[Collected data]

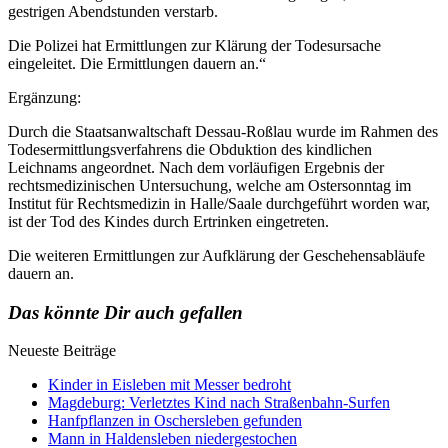
gestrigen Abendstunden verstarb.
Die Polizei hat Ermittlungen zur Klärung der Todesursache
eingeleitet. Die Ermittlungen dauern an.“
Ergänzung:
Durch die Staatsanwaltschaft Dessau-Roßlau wurde im Rahmen des
Todesermittlungsverfahrens die Obduktion des kindlichen
Leichnams angeordnet. Nach dem vorläufigen Ergebnis der
rechtsmedizinischen Untersuchung, welche am Ostersonntag im
Institut für Rechtsmedizin in Halle/Saale durchgeführt worden war,
ist der Tod des Kindes durch Ertrinken eingetreten.
Die weiteren Ermittlungen zur Aufklärung der Geschehensabläufe
dauern an.
Das könnte Dir auch gefallen
Neueste Beiträge
Kinder in Eisleben mit Messer bedroht
Magdeburg: Verletztes Kind nach Straßenbahn-Surfen
Hanfpflanzen in Oschersleben gefunden
Mann in Haldensleben niedergestochen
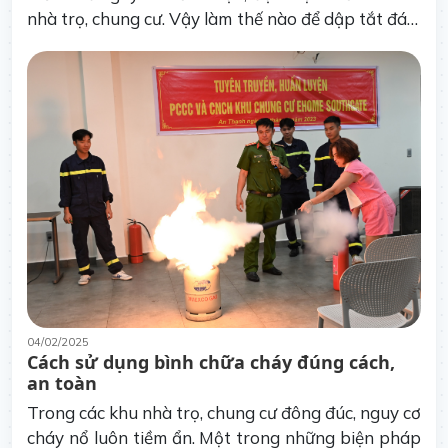
nhà trọ, chung cư. Vậy làm thế nào để dập tắt đám
cháy do điện gây ra? Dưới đây là cách chữa cháy
do chập điện mà quanlytro.me chia sẻ đến bạn.
04/02/2025
Cách sử dụng bình chữa cháy đúng cách,
an toàn
Trong các khu nhà trọ, chung cư đông đúc, nguy cơ
cháy nổ luôn tiềm ẩn. Một trong những biện pháp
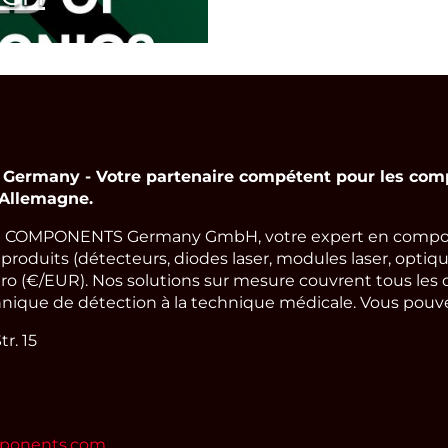
rmany - Votre partenaire compétent pour les comp
 Allemagne.
 COMPONENTS Germany GmbH, votre expert en compos
oduits (détecteurs, diodes laser, modules laser, optique
ro (€/EUR). Nos solutions sur mesure couvrent tous les 
hnique de détection à la technique médicale. Vous pouvez
r. 15
mponents.com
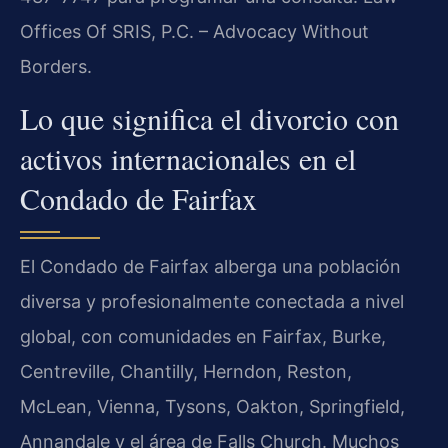
Offices Of SRIS, P.C. – Advocacy Without
Borders.
Lo que significa el divorcio con
activos internacionales en el
Condado de Fairfax
El Condado de Fairfax alberga una población
diversa y profesionalmente conectada a nivel
global, con comunidades en Fairfax, Burke,
Centreville, Chantilly, Herndon, Reston,
McLean, Vienna, Tysons, Oakton, Springfield,
Annandale y el área de Falls Church. Muchos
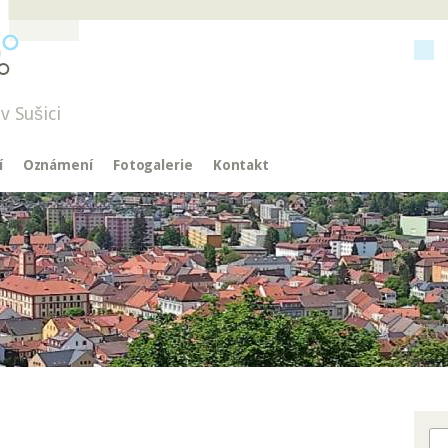
v Sušici
í
Oznámení
Fotogalerie
Kontakt
Hl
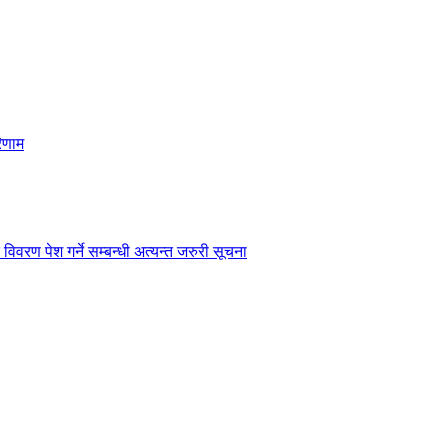
िणाम
विवरण पेश गर्ने सम्बन्धी अत्यन्त जरुरी सूचना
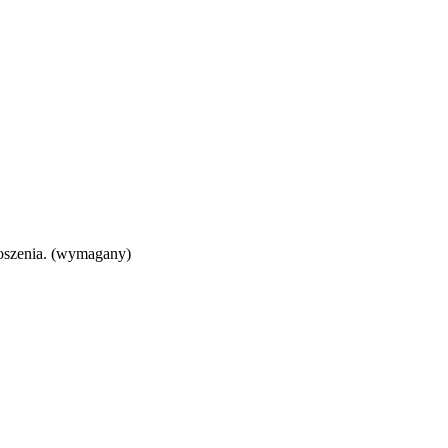
oszenia. (wymagany)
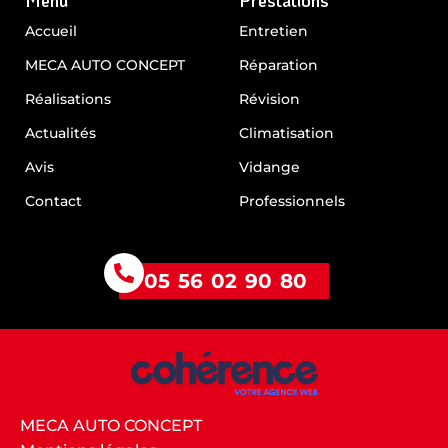
Menu
Prestations
Entretien auto Pessac
Entretien auto Canéjan
Accueil
Entretien
Entretien auto Talence
Entretien auto Villenave-d’Ornon
MECA AUTO CONCEPT
Réparation
Entretien auto Gradignan
Entretien auto Bègles
Réalisations
Révision
Actualités
Climatisation
Avis
Vidange
Contact
Professionnels
05 56 02 90 80
MECA AUTO CONCEPT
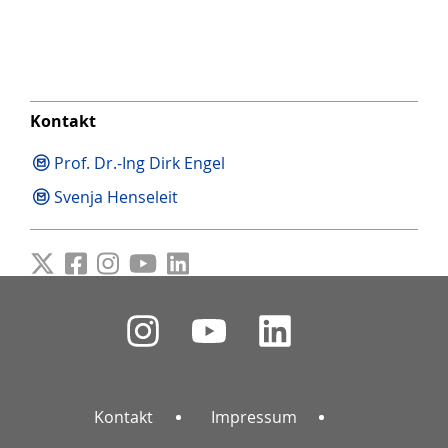
Kontakt
Prof. Dr.-Ing Dirk Engel
Svenja Henseleit
Kontakt
Impressum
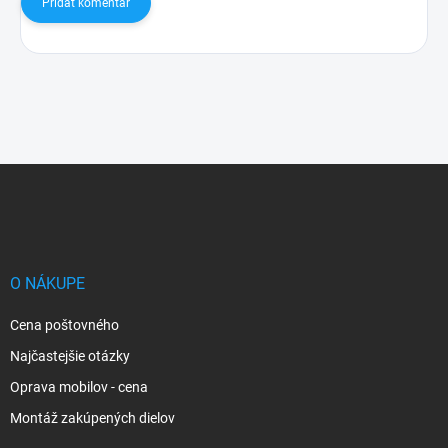
Pridať komentár
Z
á
p
ä
t
i
O NÁKUPE
e
Cena poštovného
Najčastejšie otázky
Oprava mobilov - cena
Montáž zakúpených dielov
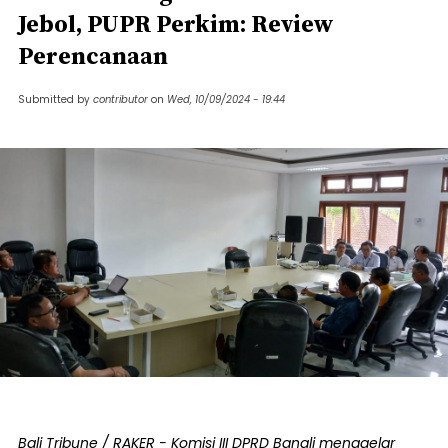
Jebol, PUPR Perkim: Review
Perencanaan
Submitted by
contributor
on
Wed, 10/09/2024 - 19:44
Bali Tribune / RAKER - Komisi III DPRD Bangli menggelar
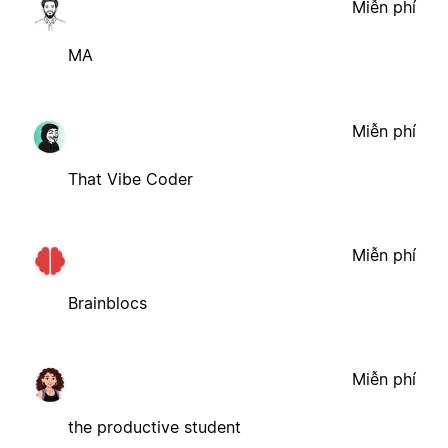
Miễn phí
MA
Miễn phí
That Vibe Coder
Miễn phí
Brainblocs
Miễn phí
the productive student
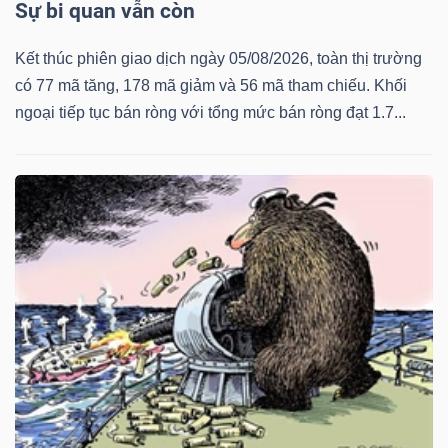
Sự bi quan vẫn còn
Kết thúc phiên giao dịch ngày 05/08/2026, toàn thị trường
có 77 mã tăng, 178 mã giảm và 56 mã tham chiếu. Khối
ngoại tiếp tục bán ròng với tổng mức bán ròng đạt 1.7...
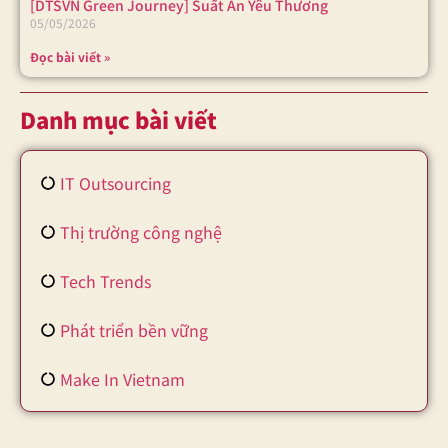
[DTSVN Green Journey] Suất Ăn Yêu Thương
05/05/2026
Đọc bài viết »
Danh mục bài viết
IT Outsourcing
Thị trường công nghệ
Tech Trends
Phát triển bền vững
Make In Vietnam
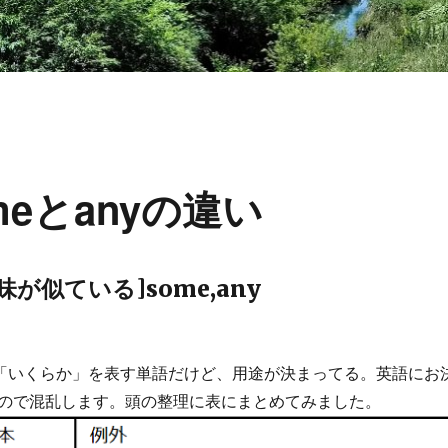
eとanyの違い
が似ている]some,any
yも「いくらか」を表す単語だけど、用途が決まってる。英語にお
ので混乱します。頭の整理に表にまとめてみました。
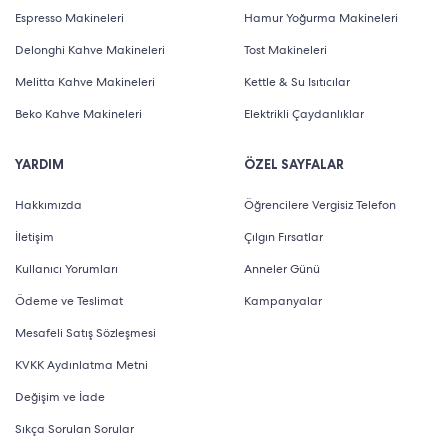
Espresso Makineleri
Hamur Yoğurma Makineleri
Delonghi Kahve Makineleri
Tost Makineleri
Melitta Kahve Makineleri
Kettle & Su Isıtıcılar
Beko Kahve Makineleri
Elektrikli Çaydanlıklar
YARDIM
ÖZEL SAYFALAR
Hakkımızda
Öğrencilere Vergisiz Telefon
İletişim
Çılgın Fırsatlar
Kullanıcı Yorumları
Anneler Günü
Ödeme ve Teslimat
Kampanyalar
Mesafeli Satış Sözleşmesi
KVKK Aydınlatma Metni
Değişim ve İade
Sıkça Sorulan Sorular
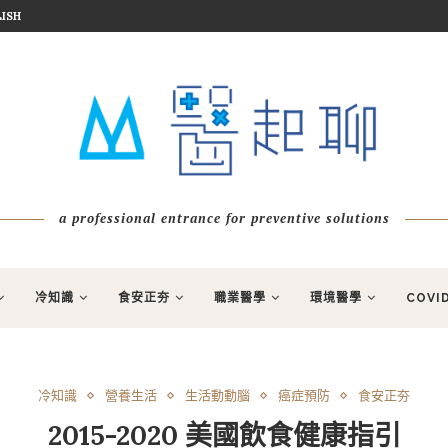
ISH
a professional entrance for preventive solutions
冷知識
食安正夯
職業醫學
環境醫學
COVI
冷知識
營養生活
生活動動腦
癌症預防
食安正夯
2015-2020 美國飲食健康指引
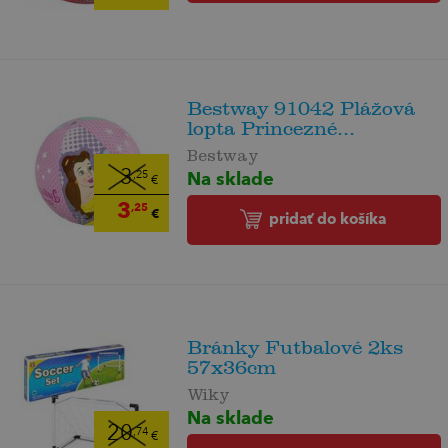
Bestway 91042 Plážová
lopta Princezné...
Bestway
Na sklade
3
,25
€
3
,25
€
pridať do košíka
Bránky Futbalové 2ks
57x36cm
Wiky
Na sklade
20
,74
€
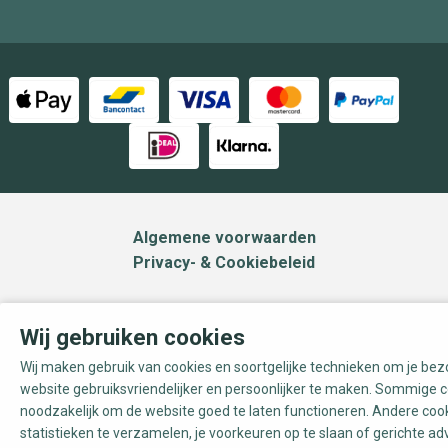
Algemene voorwaarden
Privacy- & Cookiebeleid
Wij gebruiken cookies
Wij maken gebruik van cookies en soortgelijke technieken om je be
website gebruiksvriendelijker en persoonlijker te maken. Sommige c
noodzakelijk om de website goed te laten functioneren. Andere coo
statistieken te verzamelen, je voorkeuren op te slaan of gerichte ad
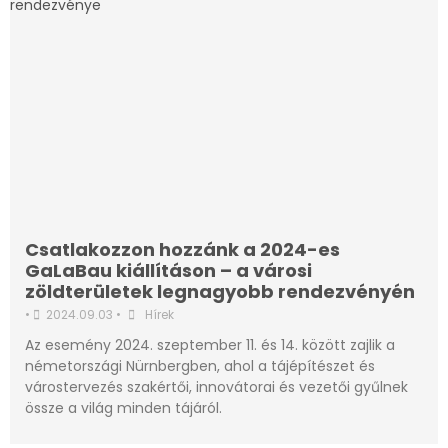
Csatlakozzon hozzánk a 2024-es
GaLaBau kiállításon – a városi
zöldterületek legnagyobb rendezvényén
•
2024.09.03
•
Hírek
Az esemény 2024. szeptember 11. és 14. között zajlik a
németországi Nürnbergben, ahol a tájépítészet és
várostervezés szakértői, innovátorai és vezetői gyűlnek
össze a világ minden tájáról.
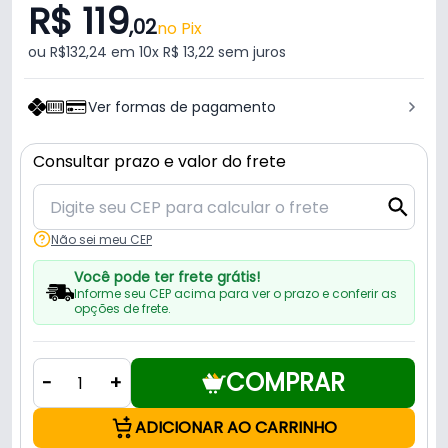
R$ 119
,02
no Pix
ou R$132,24 em 10x R$ 13,22 sem juros
Ver formas de pagamento
Consultar prazo e valor do frete
Não sei meu CEP
Você pode ter frete grátis!
Informe seu CEP acima para ver o prazo e conferir as
opções de frete.
COMPRAR
-
+
ADICIONAR AO CARRINHO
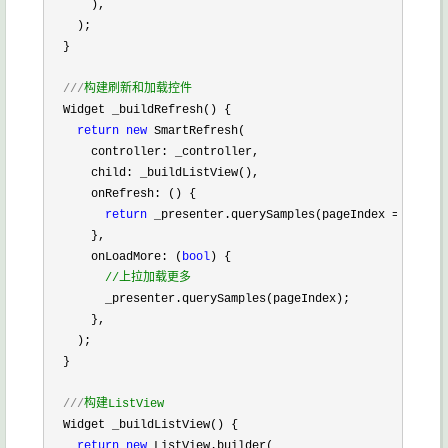
      ),

    );

  }

///
构建刷新和加载控件
  Widget _buildRefresh() {

return
new
 SmartRefresh(

      controller: _controller,

      child: _buildListView(),

      onRefresh: () {

return
 _presenter.querySamples(pageIndex = 
1
); 
//
      },

      onLoadMore: (
bool
) {

//
上拉加载更多
        _presenter.querySamples(pageIndex);

      },

    );

  }

///
构建ListView
  Widget _buildListView() {

return
new
 ListView.builder(
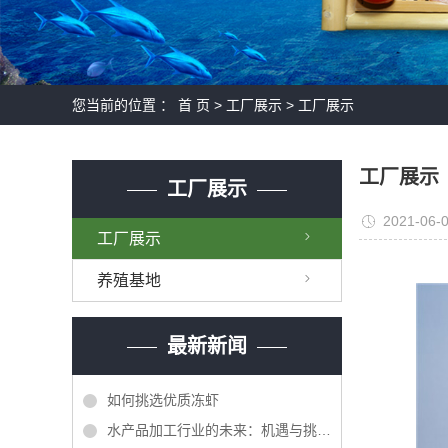
您当前的位置 ：
首 页
>
工厂展示
>
工厂展示
工厂展示
工厂展示
2021-06-0
工厂展示
养殖基地
最新新闻
如何挑选优质冻虾
水产品加工行业的未来：机遇与挑战并存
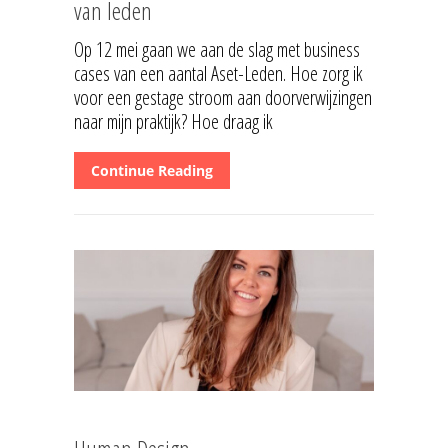
van leden
Op 12 mei gaan we aan de slag met business
cases van een aantal Aset-Leden. Hoe zorg ik
voor een gestage stroom aan doorverwijzingen
naar mijn praktijk? Hoe draag ik
Continue Reading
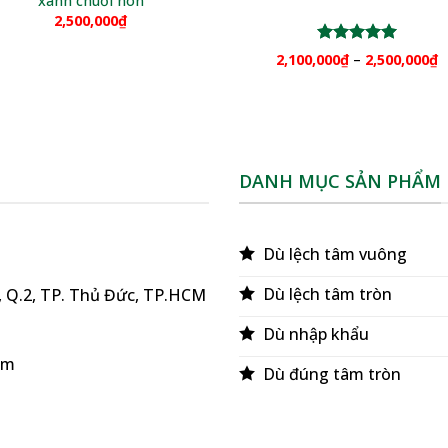
xanh chuối non
2,500,000
₫
Được xếp
2,100,000
₫
–
2,500,000
₫
hạng
5.00
5 sao
DANH MỤC SẢN PHẨM
Dù lệch tâm vuông
Dù lệch tâm tròn
ú, Q.2, TP. Thủ Đức, TP.HCM
Dù nhập khẩu
om
Dù đúng tâm tròn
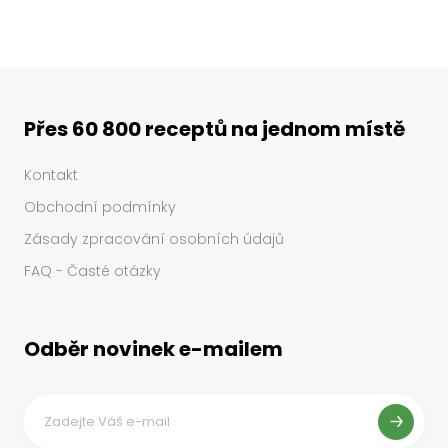
Přes 60 800 receptů na jednom místě
Kontakt
Obchodní podmínky
Zásady zpracování osobních údajů
FAQ - Časté otázky
Odběr novinek e-mailem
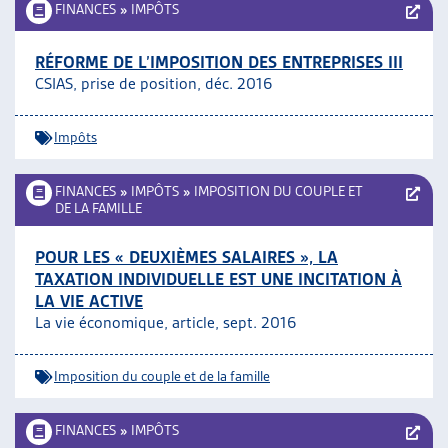
FINANCES
»
IMPÔTS
RÉFORME DE L’IMPOSITION DES ENTREPRISES III
CSIAS, prise de position, déc. 2016
Impôts
FINANCES
»
IMPÔTS
»
IMPOSITION DU COUPLE ET
DE LA FAMILLE
POUR LES « DEUXIÈMES SALAIRES », LA
TAXATION INDIVIDUELLE EST UNE INCITATION À
LA VIE ACTIVE
La vie économique, article, sept. 2016
Imposition du couple et de la famille
FINANCES
»
IMPÔTS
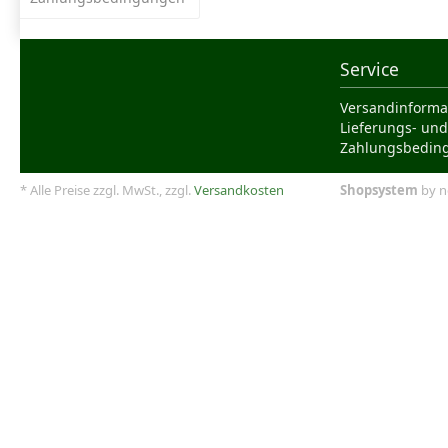
Service
Versandinforma
Lieferungs- und
Zahlungsbedin
* Alle Preise zzgl. MwSt., zzgl.
Versandkosten
Shopsystem
by n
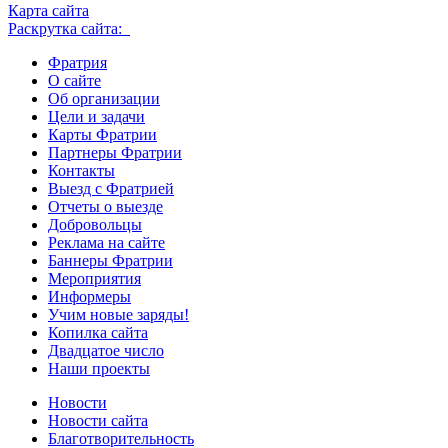
Карта сайта
Раскрутка сайта:
Фратрия
О сайте
Об организации
Цели и задачи
Карты Фратрии
Партнеры Фратрии
Контакты
Выезд с Фратрией
Отчеты о выезде
Добровольцы
Реклама на сайте
Баннеры Фратрии
Мероприятия
Информеры
Учим новые заряды!
Копилка сайта
Двадцатое число
Наши проекты
Новости
Новости сайта
Благотворительность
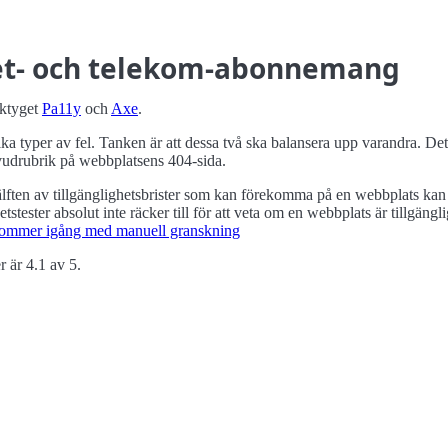
net- och telekom-abonnemang
rktyget
Pa11y
och
Axe
.
nika typer av fel. Tanken är att dessa två ska balansera upp varandra. D
uvudrubrik på webbplatsens 404-sida.
lften av tillgänglighets­brister som kan förekomma på en webbplats ka
ets­tester absolut inte räcker till för att veta om en webbplats är tillgä
u kommer igång med manuell granskning
r är 4.1 av 5.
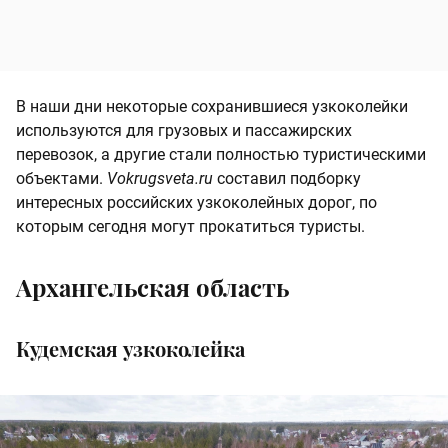
В наши дни некоторые сохранившиеся узкоколейки
используются для грузовых и пассажирских
перевозок, а другие стали полностью туристическими
объектами.
Vokrugsveta.ru
составил подборку
интересных российских узкоколейных дорог, по
которым сегодня могут прокатиться туристы.
Архангельская область
Кудемская узкоколейка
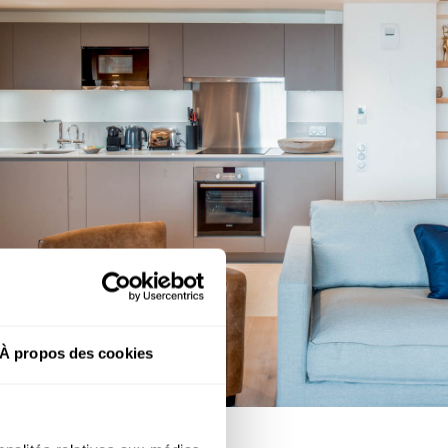
À propos des cookies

[THE TASK] Nothing but the lines from the line with "ú, Q.2, TP. Thủ Đức, TP.HCM" through the last line of the data above should be printed, exactly as written and without pictures.

[ANSWER BOX]
ú, Q.2, TP. Thủ Đức, TP.HCM
Dù nhập khẩu
om
Dù đúng tâm tròn
Přes 60 800 receptů na jednom místě
Kontakt
Obchodní podmínky
Zásady zpracování osobních údajů
FAQ - Časté otázky
Odběr novinek e-mailem
FINANCES
»
IMPÔTS
RÉFORME DE L’IMPOSITION DES ENTREPRISES III
CSIAS, prise de position, déc. 2016
Impôts
FINANCES
»
IMPÔTS
»
IMPOSITION DU COUPLE ET
DE LA FAMILLE
POUR LES « DEUXIÈMES SALAIRES », LA
TAXATION INDIVIDUELLE EST UNE INCITATION À
LA VIE ACTIVE
La vie économique, article, sept. 2016
Imposition du couple et de la famille
FINANCES
»
IMPÔTS
Service
Versandinforma
Lieferungs- und
Zahlungsbedin
* Alle Preise zzgl. MwSt., zzgl.
Versandkosten
Shopsystem
by n
Карта сайта
Раскрутка сайта:
Фратрия
О сайте
Об организации
Цели и задачи
Карты Фратрии
Партнеры Фратрии
Контакты
Выезд с Фратрией
Отчеты о выезде
Добровольцы
Реклама на сайте
Баннеры Фратрии
Мероприятия
Информеры
Учим новые заряды!
Копилка сайта
Двадцатое число
Наши проекты
Новости
Новости сайта
Благотворительность
net- och telekom-abonnemang
rktyget
Pa11y
och
Axe
.
nika typer av fel. Tanken är att dessa två ska balansera upp varandra. D
uvudrubrik på webbplatsens 404-sida.
lften av tillgänglighets­brister som kan förekomma på en webbplats ka
ets­tester absolut inte räcker till för att veta om en webbplats är tillgä
u kommer igång med manuell granskning
r är 4.1 av 5.
В наши дни некоторые сохранившиеся узкоколейки
используются для грузовых и пассажирских
перевозок, а другие стали полностью туристическими
объектами.
Vokrugsveta.ru
составил подборку
интересных российских узкоколейных дорог, по
которым сегодня могут прокатиться туристы.
Архангельская область
Кудемская узкоколейка
À propos des cookies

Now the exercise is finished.